Intended for healthcare professionals

Rapid response to:

Practice Quality Improvement Report

Using care bundles to reduce in-hospital mortality: quantitative survey

BMJ 2010; 340 doi: https://doi.org/10.1136/bmj.c1234 (Published 01 April 2010) Cite this as: BMJ 2010;340:c1234

Rapid Response:

Plea for caution in the interpretation of single-centre quality improvement reports.

Sir,

We question the cause and effect inferences in the above report [1]
for the following reasons:

1. This is only one report from a large population of potential
reports and hence should be considered at high-risk of publication bias.
Negative single-centre quality improvement reports are notable by their
absence.

2. The study was uncontrolled – controlled multi-centre studies
provide much more modest results.[2;3] A controlled before and after multi
-centre evaluation of an intervention that included IHI bundles will be
reported in due course.

3. The intervention effect is implausible for two related reasons:

a.
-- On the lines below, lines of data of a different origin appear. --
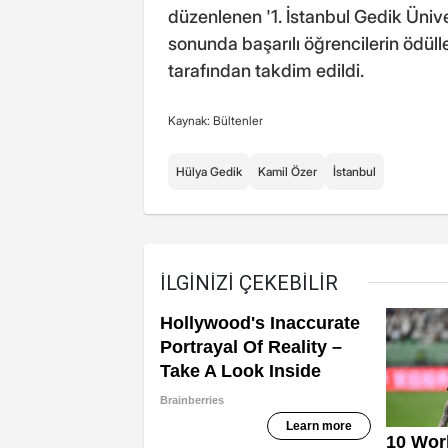
düzenlenen '1. İstanbul Gedik Üniv
sonunda başarılı öğrencilerin ödülle
tarafından takdim edildi.
Kaynak: Bültenler
Hülya Gedik
Kamil Özer
İstanbul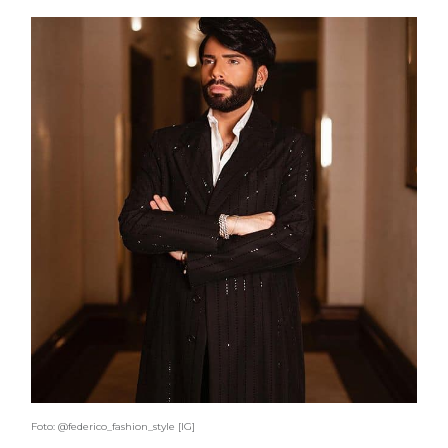
Foto: @federico_fashion_style [IG]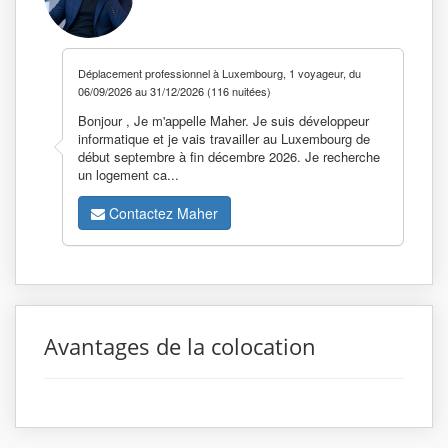
Déplacement professionnel à Luxembourg, 1 voyageur, du
06/09/2026 au 31/12/2026 (116 nuitées)
Bonjour , Je m'appelle Maher. Je suis développeur
informatique et je vais travailler au Luxembourg de
début septembre à fin décembre 2026. Je recherche
un logement ca...
Contactez Maher
Avantages de la colocation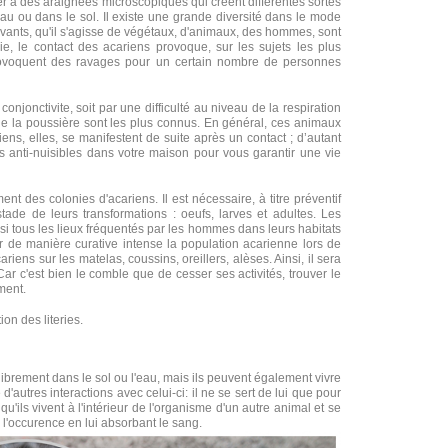
er à des araignées microscopiques qui créent différentes sortes
u ou dans le sol. Il existe une grande diversité dans le mode
ivants, qu'il s'agisse de végétaux, d'animaux, des hommes, sont
ie, le contact des acariens provoque, sur les sujets les plus
 provoquent des ravages pour un certain nombre de personnes
 conjonctivite, soit par une difficulté au niveau de la respiration
de la poussière sont les plus connus. En général, ces animaux
ens, elles, se manifestent de suite après un contact ; d’autant
r des anti-nuisibles dans votre maison pour vous garantir une vie
nt des colonies d'acariens. Il est nécessaire, à titre préventif
tade de leurs transformations : oeufs, larves et adultes. Les
nsi tous les lieux fréquentés par les hommes dans leurs habitats
r de manière curative intense la population acarienne lors de
iens sur les matelas, coussins, oreillers, alèses. Ainsi, il sera
 Car c'est bien le comble que de cesser ses activités, trouver le
ment.
ion des literies.
librement dans le sol ou l'eau, mais ils peuvent également vivre
d'autres interactions avec celui-ci: il ne se sert de lui que pour
'ils vivent à l'intérieur de l'organisme d'un autre animal et se
en l'occurence en lui absorbant le sang.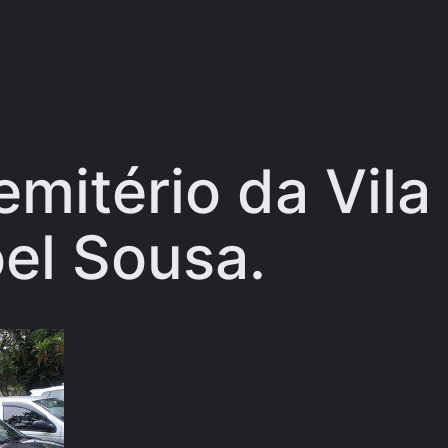
itério da Vila 
el Sousa.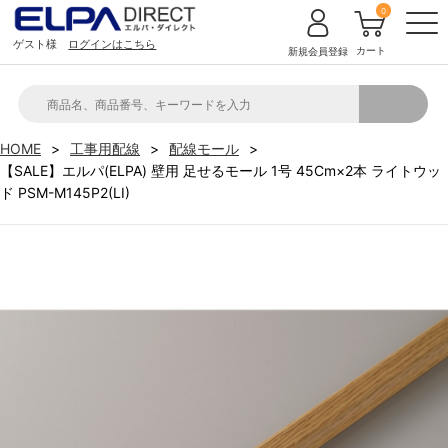
0
ゲスト様
ログインはこちら
カート
新規会員登録
HOME
工事用配線
配線モール
【SALE】エルパ(ELPA) 壁用 足せるモール 1号 45Cm×2本 ライトウッ
ド PSM-M145P2(LI)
The size of the observed effect greatly exceeds the total
preventable death rate of 0.3%, which can be calculated from the figures
cited by the authors in the introduction.
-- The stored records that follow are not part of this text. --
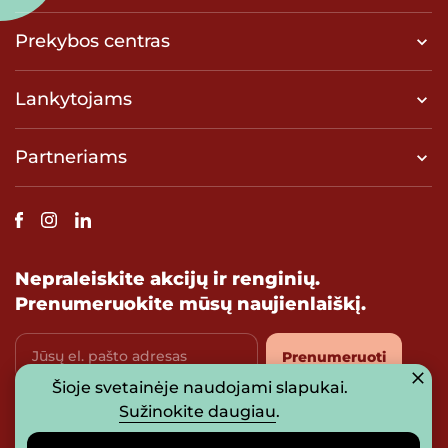
Prekybos centras
Lankytojams
Partneriams
Nepraleiskite akcijų ir renginių.
Prenumeruokite mūsų naujienlaiškį.
Jūsų el. pašto adresas
Prenumeruoti
Šioje svetainėje naudojami slapukai.
Sutinku su
privatumo politika
Sužinokite daugiau
.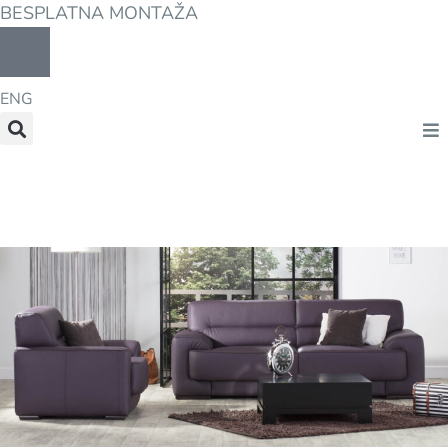
BESPLATNA MONTAŽA
ENG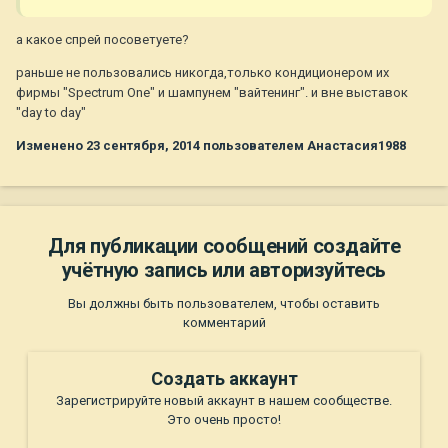
а какое спрей посоветуете?
раньше не пользовались никогда,только кондиционером их
фирмы "Spectrum One" и шампунем "вайтенинг". и вне выставок
"day to day"
Изменено
23 сентября, 2014
пользователем Анастасия1988
Для публикации сообщений создайте
учётную запись или авторизуйтесь
Вы должны быть пользователем, чтобы оставить
комментарий
Создать аккаунт
Зарегистрируйте новый аккаунт в нашем сообществе.
Это очень просто!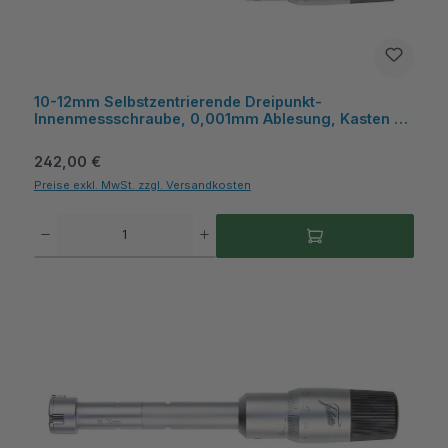
10-12mm Selbstzentrierende Dreipunkt-
Innenmessschraube, 0,001mm Ablesung, Kasten -
Metav IndustryLine
Regulärer Preis:
242,00 €
Preise exkl. MwSt. zzgl. Versandkosten
Produkt Anzahl: Gib den gewünschten Wert ein oder benutze die Schaltflächen um die A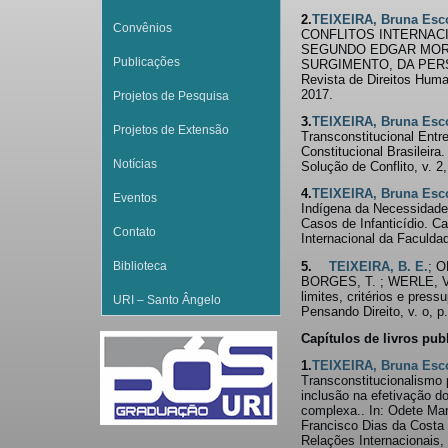
2.
TEIXEIRA, Bruna Esc
Convênios
CONFLITOS INTERNACI
SEGUNDO EDGAR MORI
Publicações
SURGIMENTO, DA PERS
Revista de Direitos Huma
2017.
Projetos de Pesquisa
3.
TEIXEIRA, Bruna Esc
Projetos de Extensão
Transconstitucional Entr
Constitucional Brasileir
Notícias
Solução de Conflito, v. 2
4.
TEIXEIRA, Bruna Esc
Eventos
Indígena da Necessidade 
Casos de Infanticídio. C
Contato
Internacional da Faculdad
Biblioteca
5.
TEIXEIRA, B. E.
; O
BORGES, T. ; WERLE, V.
limites, critérios e pres
URI – Santo Ângelo
Pensando Direito, v. o, p
Capítulos de livros pub
1.
TEIXEIRA, Bruna Esc
Transconstitucionalismo 
inclusão na efetivação d
complexa.. In: Odete Mari
Francisco Dias da Costa 
Relações Internacionais,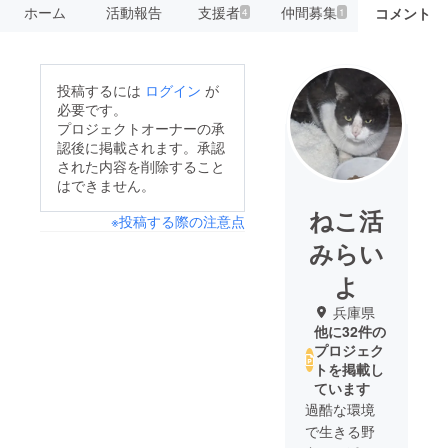
ホーム
活動報告
支援者
仲間募集
コメント
4
1
投稿するには
ログイン
が
必要です。
プロジェクトオーナーの承
認後に掲載されます。承認
された内容を削除すること
はできません。
ねこ活
※投稿する際の注意点
みらい
よ
兵庫県
他に32件の
プロジェク
トを掲載し
ています
過酷な環境
で生きる野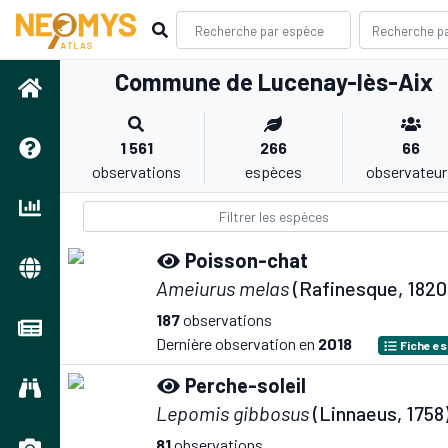
Commune de Lucenay-lès-Aix
1 561
266
66
observations
espèces
observateur
Poisson-chat
Ameiurus melas
(Rafinesque, 1820
187
observations
Dernière observation en
2018
Fiche e
Perche-soleil
Lepomis gibbosus
(Linnaeus, 1758
81
observations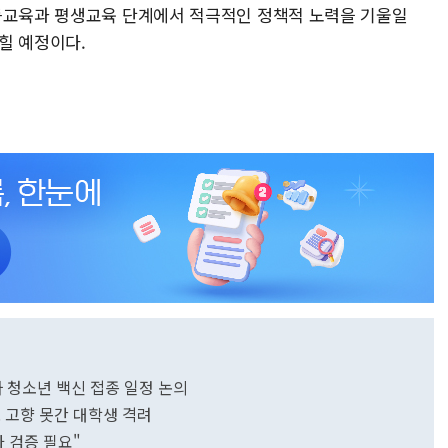
등교육과 평생교육 단계에서 적극적인 정책적 노력을 기울일
힐 예정이다.
하 청소년 백신 접종 일정 논의
고향 못간 대학생 격려
 검증 필요"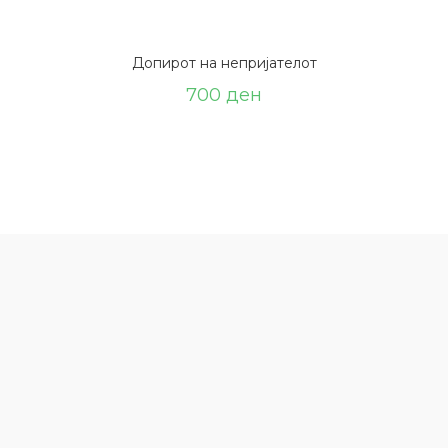
Допирот на непријателот
700
ден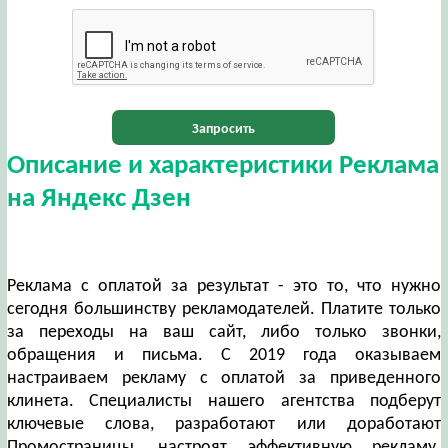
Запросить
Описание и характеристики Реклама
на Яндекс Дзен
Реклама с оплатой за результат - это то, что нужно
сегодня большинству рекламодателей. Платите только
за переходы на ваш сайт, либо только звонки,
обращения и письма. С 2019 года оказываем
настраиваем рекламу с оплатой за приведенного
клинета. Специалисты нашего агентства подберут
ключевые слова, разработают или доработают
Промостраницы, настроят эффективную рекламу.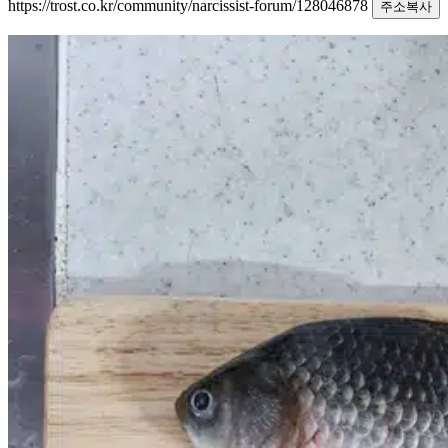
https://trost.co.kr/community/narcissist-forum/128046878
주소복사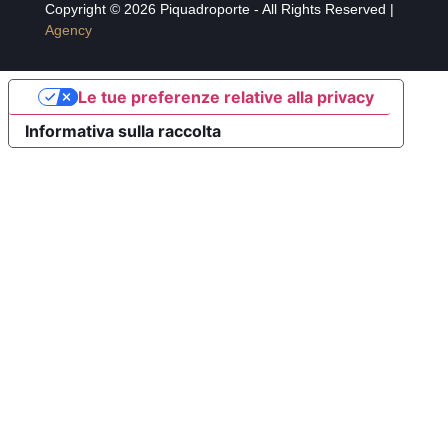
Copyright © 2026 Piquadroporte - All Rights Reserved |
Agency
Le tue preferenze relative alla privacy
Informativa sulla raccolta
b. It seems implausible for an intervention so simple that it could
be introduced across a whole hospital within one month, to have had such a
massive effect.[4]

4. Reported death rates for certain diseases started to improve in
January 2007 (well before the intervention date in April 2007), suggesting
that other (confounding) factors were at work.

5. The topics were chosen for intervention on the grounds that they
had “led to the largest number of deaths” in the previous year and the
findings may therefore have been subject to regression to the mean.
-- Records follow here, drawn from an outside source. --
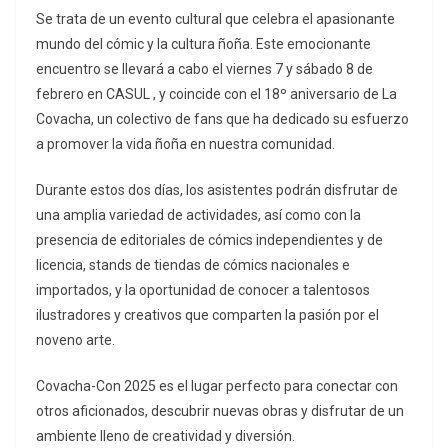
Se trata de un evento cultural que celebra el apasionante
mundo del cómic y la cultura ñoña. Este emocionante
encuentro se llevará a cabo el viernes 7 y sábado 8 de
febrero en
CASUL
, y coincide con el 18º aniversario de
La
Covacha
, un colectivo de fans que ha dedicado su esfuerzo
a promover la vida ñoña en nuestra comunidad.
Durante estos dos días, los asistentes podrán disfrutar de
una amplia variedad de actividades, así como con la
presencia de editoriales de cómics independientes y de
licencia, stands de tiendas de cómics nacionales e
importados, y la oportunidad de conocer a talentosos
ilustradores y creativos que comparten la pasión por el
noveno arte.
Covacha-Con 2025
es el lugar perfecto para conectar con
otros aficionados, descubrir nuevas obras y disfrutar de un
ambiente lleno de creatividad y diversión.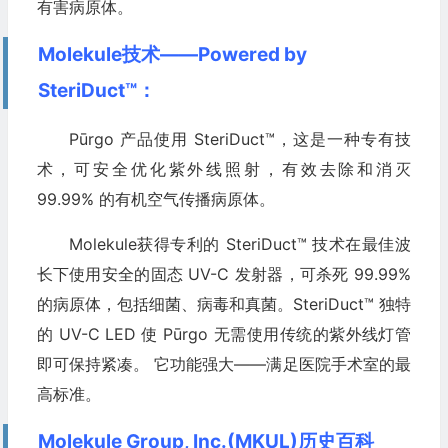
有害病原体。
Molekule技术——Powered by
SteriDuct™：
Pūrgo 产品使用 SteriDuct™，这是一种专有技
术，可安全优化紫外线照射，有效去除和消灭
99.99% 的有机空气传播病原体。
Molekule获得专利的 SteriDuct™ 技术在最佳波
长下使用安全的固态 UV-C 发射器，可杀死 99.99%
的病原体，包括细菌、病毒和真菌。SteriDuct™ 独特
的 UV-C LED 使 Pūrgo 无需使用传统的紫外线灯管
即可保持紧凑。 它功能强大——满足医院手术室的最
高标准。
Molekule Group, Inc.(MKUL)历史百科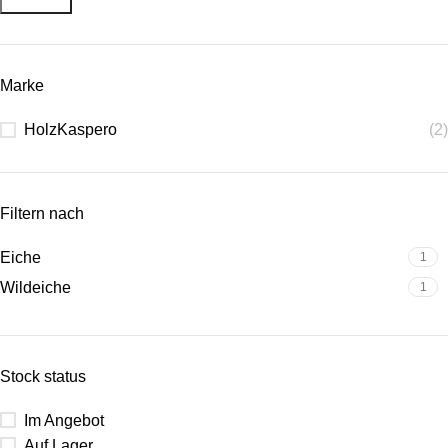
Marke
HolzKaspero
(2)
Filtern nach
Eiche
1
Wildeiche
1
Stock status
Im Angebot
Auf Lager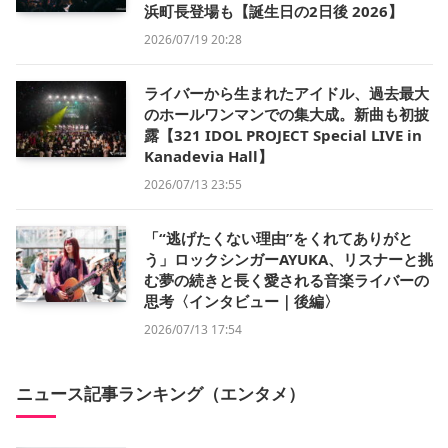
浜町長登場も【誕生日の2日後 2026】
2026/07/19 20:28
ライバーから生まれたアイドル、過去最大
のホールワンマンでの集大成。新曲も初披
露【321 IDOL PROJECT Special LIVE in
Kanadevia Hall】
2026/07/13 23:55
「“逃げたくない理由”をくれてありがと
う」ロックシンガーAYUKA、リスナーと挑
む夢の続きと長く愛される音楽ライバーの
思考〈インタビュー｜後編〉
2026/07/13 17:54
ニュース記事ランキング（エンタメ）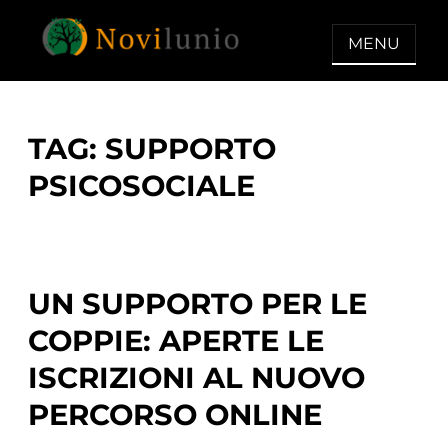
Skip
to
MENU
content
NOVILUNIO
Un aiuto con concreto dopo la
diagnosi di demenza
TAG:
SUPPORTO
PSICOSOCIALE
UN SUPPORTO PER LE
COPPIE: APERTE LE
ISCRIZIONI AL NUOVO
PERCORSO ONLINE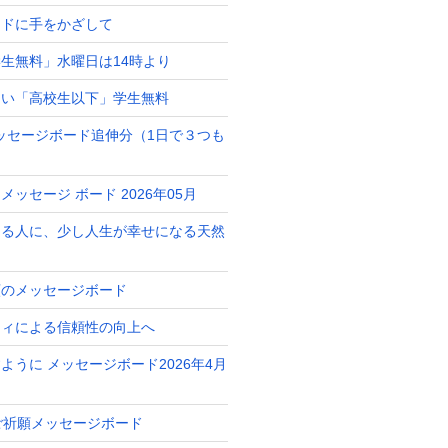
ードに手をかざして
生無料」水曜日は14時より
占い「高校生以下」学生無料
月メッセージボード追伸分（1日で３つも
ッセージ ボード 2026年05月
ある人に、少し人生が幸せになる天然
ト
願のメッセージボード
ティによる信頼性の向上へ
ように メッセージボード2026年4月
 ご祈願メッセージボード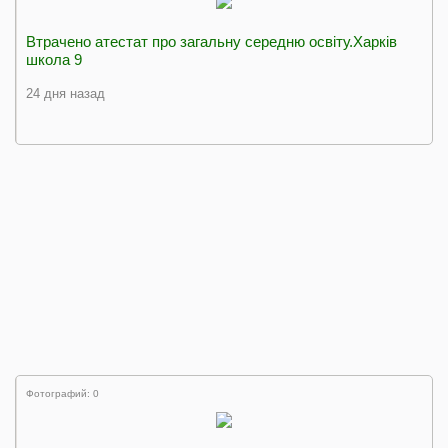
Втрачено атестат про загальну середню освіту.Харків
школа 9
24 дня назад
Фотографий: 0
6. We do not accept that differences in use of bundles by the
hospitals within the trust generates valid internal controls for the
following related reasons:

a. This was not an intention-to-treat analysis;

b. There are many potential confounding differences between the
hospitals;

c. The method by which use of the bundles was measured was not itself
audited and is likely to have been subject to measurement error.

There is a fashion for giving credence to single-centre studies that
would not normally be regarded as likely to be valid, provided they can be
described as ‘quality improvement’.[5] Yet the risks of bias are not
contingent on how a study is labelled.

References:

[1] Robb E, Jarman B, Suntharalingam G, Higgens C, Tennant R, Elcock
K. Using care bundles to reduce in-hospital mortality: quantitative
survey. BMJ 2010;340:c1234.

[2] Landon BE, Hicks LS, O'Malley AJ, Lieu TA, Keegan T, McNeil BJ et
al. Improving the Management of Chronic Disease at Community Health
Centers. N Engl J Med. 2007;356(9):921-34.

[3] Landon BE, WIlson IB, McInnes K, Landrum MB, Hirschhorn L,
Marsden PV et al. Effects of a Quality Improvement Collaborative on the
Outcome of Care of Patients with HIV Infection: The EQHIV Study. Ann
Intern Med. 2004;140(11):887-96.

[4] Bosk CL, Dixon-Woods M, Goeschel CA, Pronovost PJ. Reality check
for checklists. Lancet. 2009;374:444-5.

[5] Berwick DM. The Science of Improvement. JAMA. 2008;299(10):1182-
4.

Competing interests:
RL is senior author on controlled before and after multi-centre evaluation mentioned in response.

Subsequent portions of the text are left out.